Belle acts without thinking, tackling the girl to the stone floor before the hearth, coals nearly singing the edge of her skirts. Regina yelps with pain, and an instant later Belle feels the matching hurt of a bruise forming on her right knee. The arrow, oblivious as any inanimate object, circles once more through the room... and buries itself in Rumpelstiltskin's heart as he materializes at the thief's side.

Belle gasps.

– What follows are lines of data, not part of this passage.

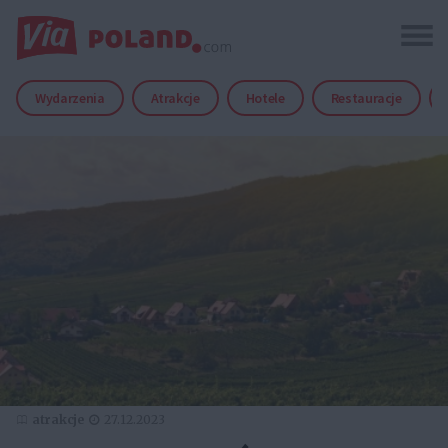
Wydarzenia
Atrakcje
Hotele
Restauracje
atrakcje
27.12.2023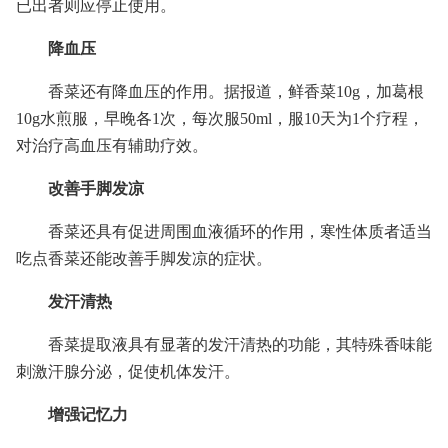
已出者则应停止使用。
降血压
香菜还有降血压的作用。据报道，鲜香菜10g，加葛根
10g水煎服，早晚各1次，每次服50ml，服10天为1个疗程，
对治疗高血压有辅助疗效。
改善手脚发凉
香菜还具有促进周围血液循环的作用，寒性体质者适当
吃点香菜还能改善手脚发凉的症状。
发汗清热
香菜提取液具有显著的发汗清热的功能，其特殊香味能
刺激汗腺分泌，促使机体发汗。
增强记忆力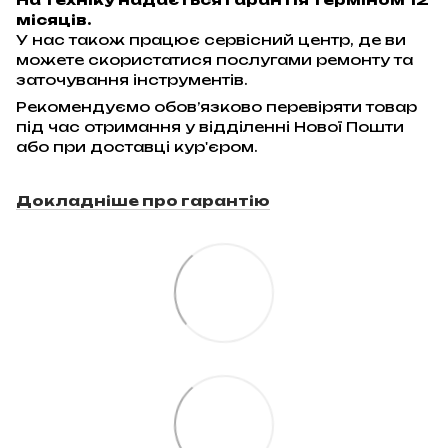
місяців.
У нас також працює сервісний центр, де ви
можете скористатися послугами ремонту та
заточування інструментів.
Рекомендуємо обов’язково перевіряти товар
під час отримання у відділенні Нової Пошти
або при доставці кур'єром.
Докладніше про гарантію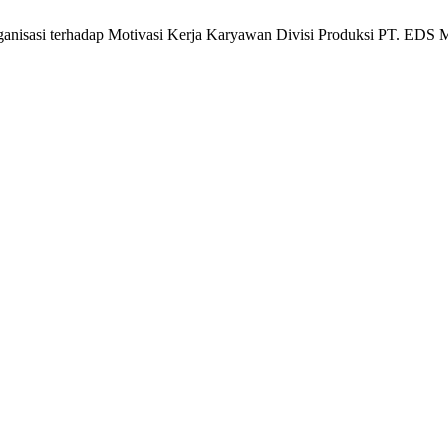
anisasi terhadap Motivasi Kerja Karyawan Divisi Produksi PT. EDS M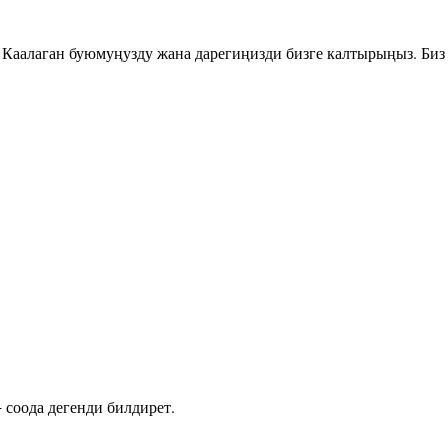
. Каалаган буюмуңузду жана дарегиңизди бизге калтырыңыз. Би
 соода дегенди билдирет.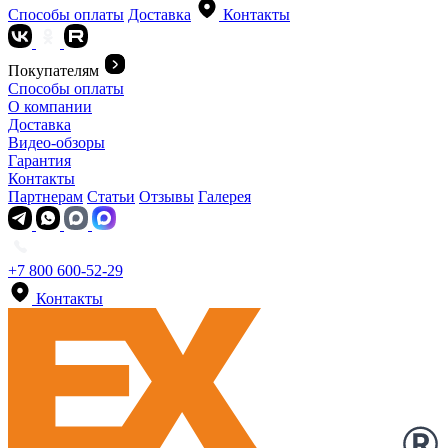
Способы оплаты
Доставка
Контакты
Покупателям
Способы оплаты
О компании
Доставка
Видео-обзоры
Гарантия
Контакты
Партнерам
Статьи
Отзывы
Галерея
+7 800 600-52-29
Контакты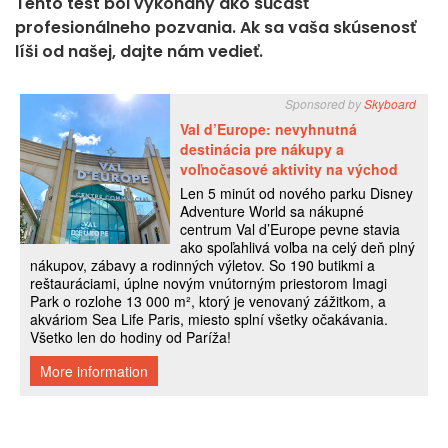
Tento test bol vykonaný ako súčasť
profesionálneho pozvania. Ak sa vaša skúsenosť
líši od našej, dajte nám vedieť.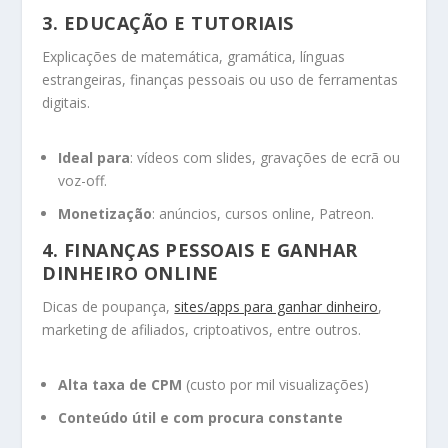
3.
EDUCAÇÃO E TUTORIAIS
Explicações de matemática, gramática, línguas
estrangeiras, finanças pessoais ou uso de ferramentas
digitais.
Ideal para
: vídeos com slides, gravações de ecrã ou
voz-off.
Monetização
: anúncios, cursos online, Patreon.
4.
FINANÇAS PESSOAIS E GANHAR
DINHEIRO ONLINE
Dicas de poupança,
sites/apps para ganhar dinheiro
,
marketing de afiliados, criptoativos, entre outros.
Alta taxa de CPM
(custo por mil visualizações)
Conteúdo útil e com procura constante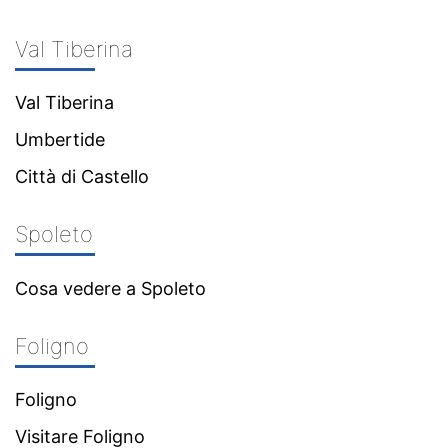
Val Tiberina
Val Tiberina
Umbertide
Città di Castello
Spoleto
Cosa vedere a Spoleto
Foligno
Foligno
Visitare Foligno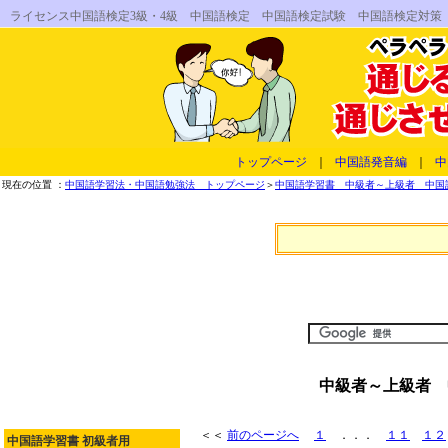
ライセンス中国語検定3級・4級 中国語検定 中国語検定試験 中国語検定対策
トップページ
｜
中国語発音編
｜
中
現在の位置 ：
中国語学習法・中国語勉強法 トップページ
＞
中国語学習書 中級者～上級者 中国
中級者～上級者 
＜＜
前のページへ
１
．．．
１１
１２
中国語学習書 初級者用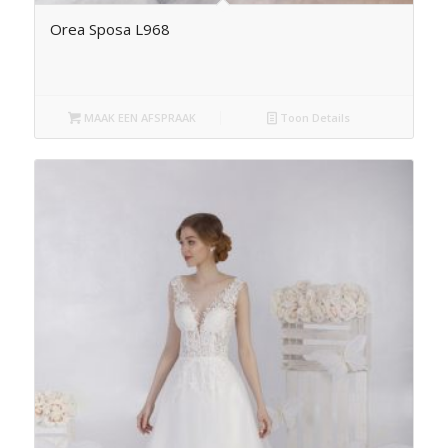
Orea Sposa L968
MAAK EEN AFSPRAAK
Toon Details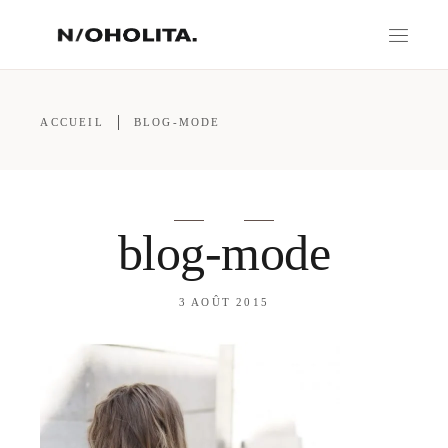
ACCUEIL
BLOG-MODE
blog-mode
3 AOÛT 2015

She tries to shield Regina's eyes, but too late; the girl sees the arrow sticking from her master's chest and cries out a second time, scrabbling under Belle's weight. "Let me go! Let me..."

Her shrieks trail off at the familiar, utterly unchanged sound of Rumpelstiltskin's eerie laugh; Belle's heart restarts as he pulls the arrow from his. There's not a drop of blood on it. "Looks like you didn't do your research, dearie," he trills to the thief, whose eyes are wide with shock and a sudden dash of fear. "Or did you really think your little toy was powerful enough to kill me?"

His eyes flick from the thief to Belle, then to Regina as they climb off the floor, both wincing; though his voice is as careless as ever, there's not the slightest amusement in it as he says to Regina: "Just one more question, dearie, and then it's back to bed. What was the first lesson that I taught you?"

Regina is still trembling, but she gulps down a breath and answers: "All-- all m-magic comes a price."

"Exactly." He turns back to the thief. "And in your case--" he bares his teeth in a malevolent smile "--that's me."

***

For the next two days Belle tells Regina that they will take their meals as well as their lessons in the library, ostensibly to spend more time working on the language studies the girl has been intent upon skirting. Regina gripes to no end, but at least it keeps her out of earshot of the dungeon.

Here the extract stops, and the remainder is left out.